Richard Siken reads from I Do Know Some Things (2025), his third book, selecting prose poems focused on his stroke and the early days following it. This reading was originally given alongside Mathias Svalina.
Tracy K. Smith reads from her essay collection Fear Less: Poetry in Perilous Times (2025), alternating between the book's prose and recent poems. These recent poems come from Such Color: New and Selected Poems (2021) and from an unpublished manuscript titled The Forest. Smith describes poetry as an intervention amidst the rise of de-humanizing values and as a response that invites us to recognize the humanity in one another.
Farid Matuk reads poems from his collection Moon Mirrored Indivisible (2025), considering themes of masculinity, state violence, and racism.
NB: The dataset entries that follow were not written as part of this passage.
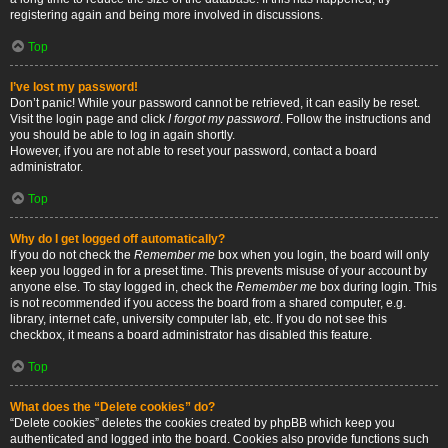
registering again and being more involved in discussions.
Top
I’ve lost my password!
Don’t panic! While your password cannot be retrieved, it can easily be reset.
Visit the login page and click
I forgot my password
. Follow the instructions and
you should be able to log in again shortly.
However, if you are not able to reset your password, contact a board
administrator.
Top
Why do I get logged off automatically?
If you do not check the
Remember me
box when you login, the board will only
keep you logged in for a preset time. This prevents misuse of your account by
anyone else. To stay logged in, check the
Remember me
box during login. This
is not recommended if you access the board from a shared computer, e.g.
library, internet cafe, university computer lab, etc. If you do not see this
checkbox, it means a board administrator has disabled this feature.
Top
What does the “Delete cookies” do?
“Delete cookies” deletes the cookies created by phpBB which keep you
authenticated and logged into the board. Cookies also provide functions such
He closes with a poem by Susan Briante, with whom this reading was originally given.
Susan Briante reads from 13 Questions for the Next Economy: New and Selected Works (2025). She primarily reads new poems from the collection that consider themes of anti-capitalism, revolution, and family. Collages included in the book are shown throughout. Briante opens with a poem by Farid Matuk, with whom this reading was originally given.
Matthew Olzmann reads new, uncollected work after opening with two poems from his third collection, Constellation Route (2022). Throughout, his poems utilize humor and absurdity as they examine human connection and contemporary life. This reading was originally given alongside Vievee Francis.
Vievee Francis reads from The Shared World (2023) and Forest Primeval (2016), along with one uncollected poem. The poems she reads consider the griefs and joys of close relationships amidst the strains of our present world. This reading was originally given alongside Matthew Olzmann.